This year, Thanksgiving — known for its food and football — has a trio of games slated on the gridiron. It is feasible that by the time the evening contest has ended, Black Friday will have officially started.
This year, according to Forbes, Black Friday is anticipated to be “bigger than ever,” with predictions of an 11.5 percent increase in shopping on the big day. In addition, Forbes predicts Cyber Monday’s sales will exceed $3 billion, an increase of 9.4 percent over last year. In total, 137.4 million Americans plan to shop Thanksgiving weekend, according to the National Retail Federation.
These predictions are nice, especially if they are accurate, since they would result in a solid and much-needed boost to the economy. However, that money is far more beneficial if it is spent locally. That’s where Small Business Saturday comes into play. And while Black Friday and Cyber Monday are still important, Forbes also makes the acute observation that Small Business Saturday might be more important than both of the other holiday shopping excursions.
Small businesses drive much of the United States economy. There are approximately 28 million American small businesses, and they account for more than half (54 percent) of all U.S. sales. Further, it’s not just the number of small businesses that give them an economic advantage; small businesses provide many benefits to consumers that large corporations simply cannot, such as unique offerings to the local community, more personalized service, and — perhaps most importantly — keeping money local.
Small Business Saturday was created seven years ago, and, according to American Express (which created the “holiday”), last year, 95 million consumers participated in the event. We promote local small businesses every year at this time, because they are such a key part of our economy here in the western communities. They are usually owned by people right here in our communities, who depend on their success, and who often take part in other activities and initiatives that enhance the lives of their fellow residents.
We are well aware that many area residents work at national chain stores. We also understand that there are some things on people’s holiday wish lists that are easier to find at national retail chains or online. That’s fine; those businesses benefit the economy as well.
Sometimes, however, it’s time to step away from the mass-produced items. And local businesses are the lifeblood of our community. Without them, there would be fewer options, poorer service, many vacant buildings and a huge hit to our tax base.

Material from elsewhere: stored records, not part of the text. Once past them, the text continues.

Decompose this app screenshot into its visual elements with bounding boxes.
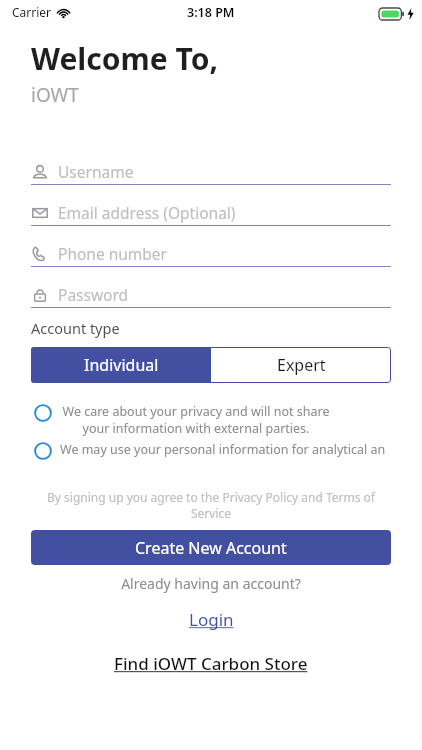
button[interactable]: Username <box>31 158 391 185</box>
staticText: Already having an account? <box>0 574 422 593</box>
button[interactable]: Email address (Optional) <box>31 199 391 226</box>
staticText: 3:18 PM <box>187 4 235 21</box>
staticText: Login <box>189 608 234 631</box>
staticText: Find iOWT Carbon Store <box>114 652 308 675</box>
other: Consent option <box>34 442 52 460</box>
button[interactable]: Consent option <box>34 441 422 459</box>
staticText: By signing up you agree to the Privacy P… <box>44 489 378 521</box>
other: Consent option <box>34 404 52 422</box>
staticText: Carrier <box>12 4 52 20</box>
staticText: Expert <box>277 354 326 376</box>
staticText: We care about your privacy and will not … <box>60 403 332 420</box>
staticText: Email address (Optional) <box>58 202 236 223</box>
button[interactable]: Phone number <box>31 240 391 267</box>
staticText: Password <box>58 284 129 305</box>
button[interactable]: Individual <box>31 347 211 383</box>
button[interactable]: Find iOWT Carbon Store <box>108 650 314 677</box>
staticText: iOWT <box>31 82 79 108</box>
staticText: your information with external parties. <box>60 420 332 437</box>
staticText: Account type <box>31 318 120 338</box>
button[interactable]: Consent option <box>34 403 422 437</box>
staticText: Phone number <box>58 243 168 264</box>
staticText: Welcome To, <box>31 38 218 79</box>
button[interactable]: Expert <box>211 347 391 383</box>
staticText: We may use your personal information for… <box>60 441 386 458</box>
staticText: Create New Account <box>135 537 287 559</box>
staticText: Username <box>58 161 134 182</box>
button[interactable]: Create New Account <box>31 530 391 565</box>
button[interactable]: Login <box>183 606 240 633</box>
button[interactable]: Password <box>31 281 391 308</box>
staticText: Individual <box>84 354 159 376</box>
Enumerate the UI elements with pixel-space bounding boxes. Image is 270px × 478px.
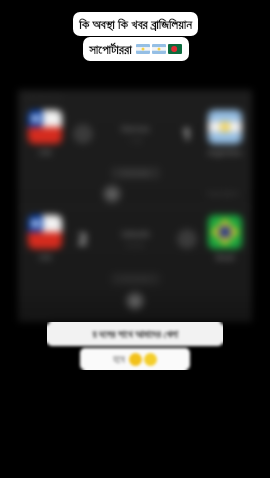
staticText: য় দলের সাথে আমাদের খেলা: [92, 327, 178, 341]
button[interactable]: সাপোর্টাররা: [83, 37, 189, 61]
button[interactable]: Expand match details: [103, 185, 121, 203]
button[interactable]: হবে: [80, 348, 190, 370]
staticText: Argentina: [208, 148, 242, 158]
button[interactable]: CHI: [18, 103, 252, 165]
button[interactable]: CHI: [28, 215, 62, 263]
button[interactable]: Finalizado: [111, 167, 160, 179]
staticText: Viernes: [120, 123, 150, 134]
button[interactable]: CHI: [18, 208, 252, 270]
staticText: কি অবস্থা কি খবর ব্রাজিলিয়ান: [79, 15, 192, 33]
button[interactable]: কি অবস্থা কি খবর ব্রাজিলিয়ান: [73, 12, 198, 36]
staticText: CHI: [39, 148, 52, 158]
button[interactable]: Team badge: [177, 229, 197, 249]
button[interactable]: Team badge: [73, 124, 93, 144]
staticText: 2: [78, 228, 88, 250]
button[interactable]: Argentina: [208, 110, 242, 158]
staticText: Brasil: [216, 253, 235, 263]
staticText: সাপোর্টাররা: [89, 40, 135, 58]
button[interactable]: Brasil: [208, 215, 242, 263]
button[interactable]: CHI: [28, 110, 62, 158]
button[interactable]: য় দলের সাথে আমাদের খেলা: [47, 322, 223, 346]
staticText: Sabado: [121, 228, 150, 239]
button[interactable]: Expand match details: [126, 292, 144, 310]
staticText: CHI: [39, 253, 52, 263]
staticText: 1: [182, 123, 192, 145]
staticText: হবে: [113, 352, 128, 366]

Assisting locally owned businesses helps make our community a better place to live. This ultimately leads to better educational options, better recreation, better roads and better emergency services. Local businesses owners are also the ones who more often take ownership in the community, supporting local nonprofits, schools and sports leagues.
So, which locally owned stores should you target? We recommend searching the online membership directories of the Central Palm Beach County Chamber of Commerce (www.cpbchamber.com), the Wellington Chamber of Commerce (www.wellingtonchamber.com) and the Western Business Alliance (www.thewesternbusinessalliance.com). And while you are at it, many locally owned businesses can be found advertising right here on the pages of the Town-Crier, which is also a locally owned business.